Past to Present Blue John Masterpieces

The Blue John Gallery

With its decoration in many stately homes, which includes Buckingham Palace, providing a rich history for Blue John, it did fall out of favour at the end of the Victorian era and to maintain an industry much valuable Blue John was used for fluxing steel. The result of which is that large pieces are now unobtainable, yet many original pieces can still be viewed and enjoyed. In addition, the few hundred kilograms which are permitted to be mined each year are wonderfully crafted for ornamental and award-winning lapidary use.
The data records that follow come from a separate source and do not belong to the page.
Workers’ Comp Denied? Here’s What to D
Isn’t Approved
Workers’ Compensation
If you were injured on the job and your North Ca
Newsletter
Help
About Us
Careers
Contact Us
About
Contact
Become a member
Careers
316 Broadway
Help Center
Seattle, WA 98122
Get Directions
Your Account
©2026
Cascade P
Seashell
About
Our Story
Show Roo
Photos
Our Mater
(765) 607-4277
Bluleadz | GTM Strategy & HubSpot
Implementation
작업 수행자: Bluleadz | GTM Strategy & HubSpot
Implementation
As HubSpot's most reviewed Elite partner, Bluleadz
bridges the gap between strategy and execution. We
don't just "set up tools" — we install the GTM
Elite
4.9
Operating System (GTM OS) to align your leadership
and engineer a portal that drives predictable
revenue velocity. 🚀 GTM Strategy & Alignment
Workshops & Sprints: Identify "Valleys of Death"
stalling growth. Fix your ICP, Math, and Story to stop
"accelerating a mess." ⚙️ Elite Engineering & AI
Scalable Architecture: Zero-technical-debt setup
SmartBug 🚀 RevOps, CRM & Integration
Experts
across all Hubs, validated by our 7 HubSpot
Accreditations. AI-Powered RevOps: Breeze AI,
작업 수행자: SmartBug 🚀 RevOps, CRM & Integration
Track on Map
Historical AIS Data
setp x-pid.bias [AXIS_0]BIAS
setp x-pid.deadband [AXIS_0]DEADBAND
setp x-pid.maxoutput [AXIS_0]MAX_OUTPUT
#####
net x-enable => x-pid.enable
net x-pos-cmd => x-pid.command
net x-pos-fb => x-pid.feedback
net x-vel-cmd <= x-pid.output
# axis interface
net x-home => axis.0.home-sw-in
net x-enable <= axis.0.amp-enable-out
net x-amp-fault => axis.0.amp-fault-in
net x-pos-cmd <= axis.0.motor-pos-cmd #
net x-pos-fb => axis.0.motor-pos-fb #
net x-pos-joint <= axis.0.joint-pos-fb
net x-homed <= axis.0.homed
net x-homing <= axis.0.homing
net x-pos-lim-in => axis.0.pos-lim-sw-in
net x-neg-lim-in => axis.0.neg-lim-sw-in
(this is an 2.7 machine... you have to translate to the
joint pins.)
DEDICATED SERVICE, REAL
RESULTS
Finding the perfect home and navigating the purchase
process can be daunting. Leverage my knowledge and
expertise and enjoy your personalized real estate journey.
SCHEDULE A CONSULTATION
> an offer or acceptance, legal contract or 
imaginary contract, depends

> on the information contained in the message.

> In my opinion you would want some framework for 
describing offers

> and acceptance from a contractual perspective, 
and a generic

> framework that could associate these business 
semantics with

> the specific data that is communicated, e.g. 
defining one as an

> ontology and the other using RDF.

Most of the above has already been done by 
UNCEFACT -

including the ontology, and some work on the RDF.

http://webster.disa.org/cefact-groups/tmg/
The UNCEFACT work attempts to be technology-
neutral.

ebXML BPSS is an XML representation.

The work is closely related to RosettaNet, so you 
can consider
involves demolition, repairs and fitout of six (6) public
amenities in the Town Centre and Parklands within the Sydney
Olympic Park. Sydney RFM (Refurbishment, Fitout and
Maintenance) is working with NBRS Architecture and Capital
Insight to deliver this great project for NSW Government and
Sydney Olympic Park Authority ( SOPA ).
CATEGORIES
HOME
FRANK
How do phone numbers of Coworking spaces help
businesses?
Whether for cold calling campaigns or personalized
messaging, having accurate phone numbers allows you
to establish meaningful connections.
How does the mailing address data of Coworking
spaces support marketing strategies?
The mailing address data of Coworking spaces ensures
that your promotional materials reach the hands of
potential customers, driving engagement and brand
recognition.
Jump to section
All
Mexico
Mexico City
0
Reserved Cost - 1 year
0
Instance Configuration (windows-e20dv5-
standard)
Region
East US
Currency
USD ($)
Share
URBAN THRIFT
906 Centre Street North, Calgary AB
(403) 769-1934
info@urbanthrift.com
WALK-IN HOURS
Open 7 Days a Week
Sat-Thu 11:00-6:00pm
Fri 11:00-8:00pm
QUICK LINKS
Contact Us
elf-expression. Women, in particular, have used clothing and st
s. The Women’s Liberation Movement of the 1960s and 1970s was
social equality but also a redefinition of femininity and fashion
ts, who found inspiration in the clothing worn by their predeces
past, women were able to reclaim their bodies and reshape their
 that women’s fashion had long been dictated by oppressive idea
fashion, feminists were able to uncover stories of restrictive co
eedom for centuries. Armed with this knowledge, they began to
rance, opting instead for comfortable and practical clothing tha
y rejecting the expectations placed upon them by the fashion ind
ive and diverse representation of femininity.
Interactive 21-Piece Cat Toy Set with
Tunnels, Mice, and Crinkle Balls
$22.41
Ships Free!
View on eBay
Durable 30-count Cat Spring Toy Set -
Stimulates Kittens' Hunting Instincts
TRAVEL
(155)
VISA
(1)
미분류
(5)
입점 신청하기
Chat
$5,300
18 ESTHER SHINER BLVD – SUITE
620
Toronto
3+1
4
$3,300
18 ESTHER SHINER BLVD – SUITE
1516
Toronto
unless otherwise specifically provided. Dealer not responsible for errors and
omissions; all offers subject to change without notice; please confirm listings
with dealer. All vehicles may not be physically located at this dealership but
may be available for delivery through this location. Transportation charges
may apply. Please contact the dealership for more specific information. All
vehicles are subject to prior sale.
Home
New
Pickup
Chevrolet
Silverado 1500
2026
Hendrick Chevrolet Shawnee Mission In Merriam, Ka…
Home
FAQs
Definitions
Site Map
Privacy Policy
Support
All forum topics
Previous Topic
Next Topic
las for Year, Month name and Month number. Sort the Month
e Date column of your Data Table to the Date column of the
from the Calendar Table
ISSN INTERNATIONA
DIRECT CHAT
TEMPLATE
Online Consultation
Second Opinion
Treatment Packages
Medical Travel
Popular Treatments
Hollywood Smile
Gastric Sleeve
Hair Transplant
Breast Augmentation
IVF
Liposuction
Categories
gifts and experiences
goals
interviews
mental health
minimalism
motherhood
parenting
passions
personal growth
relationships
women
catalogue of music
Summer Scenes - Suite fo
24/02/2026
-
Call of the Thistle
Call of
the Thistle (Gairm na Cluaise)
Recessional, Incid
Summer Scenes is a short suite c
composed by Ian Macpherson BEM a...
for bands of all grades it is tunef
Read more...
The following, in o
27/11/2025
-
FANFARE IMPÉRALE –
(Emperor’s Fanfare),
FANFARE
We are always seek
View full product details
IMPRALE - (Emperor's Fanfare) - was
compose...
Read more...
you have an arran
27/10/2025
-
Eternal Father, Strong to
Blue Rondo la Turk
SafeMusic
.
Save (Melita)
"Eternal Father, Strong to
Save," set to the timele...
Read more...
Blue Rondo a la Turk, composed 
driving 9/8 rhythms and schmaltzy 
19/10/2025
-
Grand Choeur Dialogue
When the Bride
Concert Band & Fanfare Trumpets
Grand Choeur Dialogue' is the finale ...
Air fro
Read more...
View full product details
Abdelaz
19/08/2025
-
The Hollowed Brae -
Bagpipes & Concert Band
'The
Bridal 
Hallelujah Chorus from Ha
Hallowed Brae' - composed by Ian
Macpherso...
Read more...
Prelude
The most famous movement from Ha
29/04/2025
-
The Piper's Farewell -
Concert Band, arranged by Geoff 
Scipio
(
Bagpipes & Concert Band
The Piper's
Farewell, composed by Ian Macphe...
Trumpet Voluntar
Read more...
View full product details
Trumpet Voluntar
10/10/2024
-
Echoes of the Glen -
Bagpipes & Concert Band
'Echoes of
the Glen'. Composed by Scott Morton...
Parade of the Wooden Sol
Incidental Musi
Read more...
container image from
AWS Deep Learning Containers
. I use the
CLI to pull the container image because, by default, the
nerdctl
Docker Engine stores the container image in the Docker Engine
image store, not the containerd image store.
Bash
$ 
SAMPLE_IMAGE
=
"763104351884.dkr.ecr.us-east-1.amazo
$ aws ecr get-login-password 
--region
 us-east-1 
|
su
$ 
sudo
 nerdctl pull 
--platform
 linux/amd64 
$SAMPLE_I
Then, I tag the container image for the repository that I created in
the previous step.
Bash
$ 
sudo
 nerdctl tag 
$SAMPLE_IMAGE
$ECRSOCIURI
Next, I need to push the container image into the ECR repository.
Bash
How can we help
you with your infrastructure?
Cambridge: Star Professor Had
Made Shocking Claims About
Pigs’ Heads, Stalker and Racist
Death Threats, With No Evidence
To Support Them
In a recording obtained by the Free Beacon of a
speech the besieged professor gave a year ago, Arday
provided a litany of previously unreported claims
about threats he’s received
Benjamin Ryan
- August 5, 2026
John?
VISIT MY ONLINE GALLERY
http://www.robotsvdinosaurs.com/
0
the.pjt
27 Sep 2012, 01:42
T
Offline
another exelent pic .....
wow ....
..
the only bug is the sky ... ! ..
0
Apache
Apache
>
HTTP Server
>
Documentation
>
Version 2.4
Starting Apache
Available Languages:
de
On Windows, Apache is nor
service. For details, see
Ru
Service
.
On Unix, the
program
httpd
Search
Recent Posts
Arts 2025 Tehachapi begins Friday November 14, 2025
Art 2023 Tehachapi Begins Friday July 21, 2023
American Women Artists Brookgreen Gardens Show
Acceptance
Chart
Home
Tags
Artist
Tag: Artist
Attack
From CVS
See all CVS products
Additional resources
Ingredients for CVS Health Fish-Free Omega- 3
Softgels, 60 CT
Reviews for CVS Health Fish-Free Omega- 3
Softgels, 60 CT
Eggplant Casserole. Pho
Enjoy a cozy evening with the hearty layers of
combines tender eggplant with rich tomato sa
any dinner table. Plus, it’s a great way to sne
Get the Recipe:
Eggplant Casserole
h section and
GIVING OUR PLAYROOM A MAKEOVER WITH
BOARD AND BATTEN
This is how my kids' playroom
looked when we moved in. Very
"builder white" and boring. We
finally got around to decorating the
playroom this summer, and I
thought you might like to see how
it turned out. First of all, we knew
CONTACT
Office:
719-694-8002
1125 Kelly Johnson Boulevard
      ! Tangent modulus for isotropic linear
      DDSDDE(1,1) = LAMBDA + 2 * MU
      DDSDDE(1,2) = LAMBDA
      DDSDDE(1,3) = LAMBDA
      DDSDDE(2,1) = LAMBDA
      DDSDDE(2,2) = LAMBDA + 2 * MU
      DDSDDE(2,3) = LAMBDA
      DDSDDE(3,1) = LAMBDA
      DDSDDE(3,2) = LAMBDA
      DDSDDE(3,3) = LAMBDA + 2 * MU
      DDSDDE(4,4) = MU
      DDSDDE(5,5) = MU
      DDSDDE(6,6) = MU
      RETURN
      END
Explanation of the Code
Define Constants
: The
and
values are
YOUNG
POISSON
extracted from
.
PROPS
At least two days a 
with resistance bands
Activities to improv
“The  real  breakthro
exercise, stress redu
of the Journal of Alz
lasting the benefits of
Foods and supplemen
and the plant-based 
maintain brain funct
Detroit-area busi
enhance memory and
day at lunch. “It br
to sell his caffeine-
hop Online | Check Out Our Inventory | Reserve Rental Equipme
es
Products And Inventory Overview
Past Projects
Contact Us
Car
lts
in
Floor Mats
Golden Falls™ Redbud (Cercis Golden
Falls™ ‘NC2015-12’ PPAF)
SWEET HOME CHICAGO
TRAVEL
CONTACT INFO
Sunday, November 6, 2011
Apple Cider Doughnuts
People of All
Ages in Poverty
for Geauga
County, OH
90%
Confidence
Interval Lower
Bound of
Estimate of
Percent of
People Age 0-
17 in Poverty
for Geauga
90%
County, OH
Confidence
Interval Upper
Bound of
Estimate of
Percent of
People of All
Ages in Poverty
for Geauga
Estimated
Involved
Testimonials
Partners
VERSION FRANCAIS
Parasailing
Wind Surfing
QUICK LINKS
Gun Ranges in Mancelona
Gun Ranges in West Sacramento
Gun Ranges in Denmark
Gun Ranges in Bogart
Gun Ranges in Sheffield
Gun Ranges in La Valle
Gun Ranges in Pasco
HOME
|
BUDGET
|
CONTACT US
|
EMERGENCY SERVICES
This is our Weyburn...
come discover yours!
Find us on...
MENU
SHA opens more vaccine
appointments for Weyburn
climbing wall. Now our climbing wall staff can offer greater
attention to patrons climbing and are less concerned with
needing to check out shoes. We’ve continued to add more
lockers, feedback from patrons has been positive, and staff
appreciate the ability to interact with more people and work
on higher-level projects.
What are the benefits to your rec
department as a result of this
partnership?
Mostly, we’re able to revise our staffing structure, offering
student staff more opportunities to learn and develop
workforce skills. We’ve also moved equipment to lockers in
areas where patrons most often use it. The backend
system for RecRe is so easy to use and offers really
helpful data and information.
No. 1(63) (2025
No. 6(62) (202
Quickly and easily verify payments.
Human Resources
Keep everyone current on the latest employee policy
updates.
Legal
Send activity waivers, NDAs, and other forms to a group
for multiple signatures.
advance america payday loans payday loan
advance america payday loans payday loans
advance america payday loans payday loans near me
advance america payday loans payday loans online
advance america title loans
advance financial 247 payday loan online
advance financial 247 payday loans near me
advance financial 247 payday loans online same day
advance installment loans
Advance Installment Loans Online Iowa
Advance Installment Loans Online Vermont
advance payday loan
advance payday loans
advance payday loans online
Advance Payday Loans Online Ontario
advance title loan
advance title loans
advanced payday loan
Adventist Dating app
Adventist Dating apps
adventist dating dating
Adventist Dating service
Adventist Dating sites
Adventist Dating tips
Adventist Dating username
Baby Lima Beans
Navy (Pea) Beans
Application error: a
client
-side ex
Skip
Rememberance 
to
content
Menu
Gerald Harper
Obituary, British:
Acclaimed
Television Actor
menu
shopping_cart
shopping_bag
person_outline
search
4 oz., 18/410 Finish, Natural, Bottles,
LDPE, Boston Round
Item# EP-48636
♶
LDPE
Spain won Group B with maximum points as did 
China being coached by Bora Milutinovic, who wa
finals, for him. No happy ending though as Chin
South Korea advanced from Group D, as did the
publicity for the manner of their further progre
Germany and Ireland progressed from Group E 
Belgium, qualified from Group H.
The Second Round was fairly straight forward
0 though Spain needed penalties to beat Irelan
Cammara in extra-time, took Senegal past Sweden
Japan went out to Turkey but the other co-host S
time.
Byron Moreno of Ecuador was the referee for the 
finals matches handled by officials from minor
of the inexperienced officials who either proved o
In tracing back the appetite for Blue John as a decorative gemstone, we once again return to the influence of Matthew Boulton and the association with his friend Robert Adam. As designer and architect to many the many stately homes which were being built in the late 1760s Adam would frequently work with Boulton to supply the vases, candelabra, censers, perfume jars, clocks and other objets d’ar that would decorate their interior. In working on several London locations, it would have helped bring the ormolu work of Boulton to the attention of royalty and following a visit to the Buckingham House in 1770, King George III and Queen Charlotte commissioned many pieces. The Grand Entrance and Marble Hall of Buckingham Palace is currently home to a number of Blue John items including a pair of candle vases, urns and pot pouri vases, whilst a mantel clock with Blue John backing to the dial and side panels - made for the royal bedroom - still resides in the Palace. Further royal appreciation can be seen throughout various collections of the subsequent kings and queens of the day.

Matthew Boulton Blue John

Alongside Matthew Boulton, John Vallance (1781-1853) was another significant name in the early production of Blue John. Not only were his celebrated ‘Derbyshire Spar’ vases listed in the catalogue of the 1851 Great Exhibition, London, but he produced what is probably the largest Blue John vase ever made measuring forty-one inches from the base to the top of the handles, and more than forty inches in circumference.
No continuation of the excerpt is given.